Sun, 13 Feb 2000

Chilling spectacles abound in 'The Bone Collector'

By Tam Notosusanto

JAKARTA (JP): The opening 15 minutes of The Bone Collector may send some chills to a lot of Jakarta moviegoers. In a city recently disturbed by the news of the cabdriver who raped and robbed a female passenger, a scene depicting a helpless couple being driven away by a faceless, unscrupulous cabbie may just put the audience at a little discomfort.

But comfort is just what this movie is not offering. From beginning to end, we are prey to the movie's diabolical killer, who presents us with a variety of abominable ways to slay and mutilate his victims. It's just not enough for him to dispatch them in a conventional manner: he comes up, for example, with a way to make use of the city's sewer system, and on another occasion, he devises a scheme which involves a hundred rats. On- screen murderers just get more and more innovative these days.

The Bone Collector is definitely a movie that comes out in the search for the next Seven or The Silence of the Lambs. Before we even get to the movie's climactic scene, which clearly follows The Silence of the Lambs' example of allowing the lead star to chomp off another man's face, we have already entered the atmosphere of those two previous films: the drab, nightmarish world of mutilated corpses, perplexing clues and the menace of an ingenious, unseen murderer.

At least Jeffery Deaver, the novelist whose work became the basis of this movie, has invented a different kind of a hero. Instead of the usual feisty, energetic type, we get an immobile one: Lincoln Rhyme (Denzel Washington), a forensics expert with years of field experience and several citations and books on police work under his belt. He would most certainly jump at a chance to solve such an intriguing murder case, except that he's been paralyzed for four years, following a work-related injury that leaves him a quadriplegic, save for a right index finger he uses to operate his state-of-the-art support equipment.

Frustrated by his condition, Rhyme is making arrangements for his "final exit" when his detective buddies bring in pictures of a crime scene that catch his attention. He is intrigued by the "message" he sees in objects purposefully placed by the killer, and the fact that a person untrained in forensics has the eye to capture those objects and record them in the photos.
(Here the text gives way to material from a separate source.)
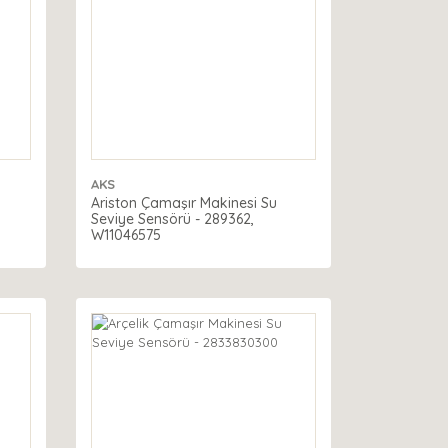
AKS
Ariston Çamaşır Makinesi Su
Seviye Sensörü - 289362,
W11046575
Soon enough, that person is brought before him: Amelia Donaghy (Angelina Jolie), a street patrol officer, who happens to be the first cop to arrive at the crime scene. Recognizing talent when he sees it, Rhyme asks Donaghy to assist him in the attempt to catch the killer. When she expresses her reluctance, he tells her, "What's the matter, are you afraid to do some real police work?"

Donaghy eventually joins Rhyme's crew, which includes forensics examiner Eddie Ortiz (Luis Guzman) and detectives Paulie Sellitto (Ed O'Neill) and Kenny Solomon (Mike McGlone). They set up a work place at Rhyme's apartment, with Rhyme coordinating everybody from his bed, while the antagonistic police chief, Howard Cheney (Michael Rooker), scrutinizes their every move with disdain.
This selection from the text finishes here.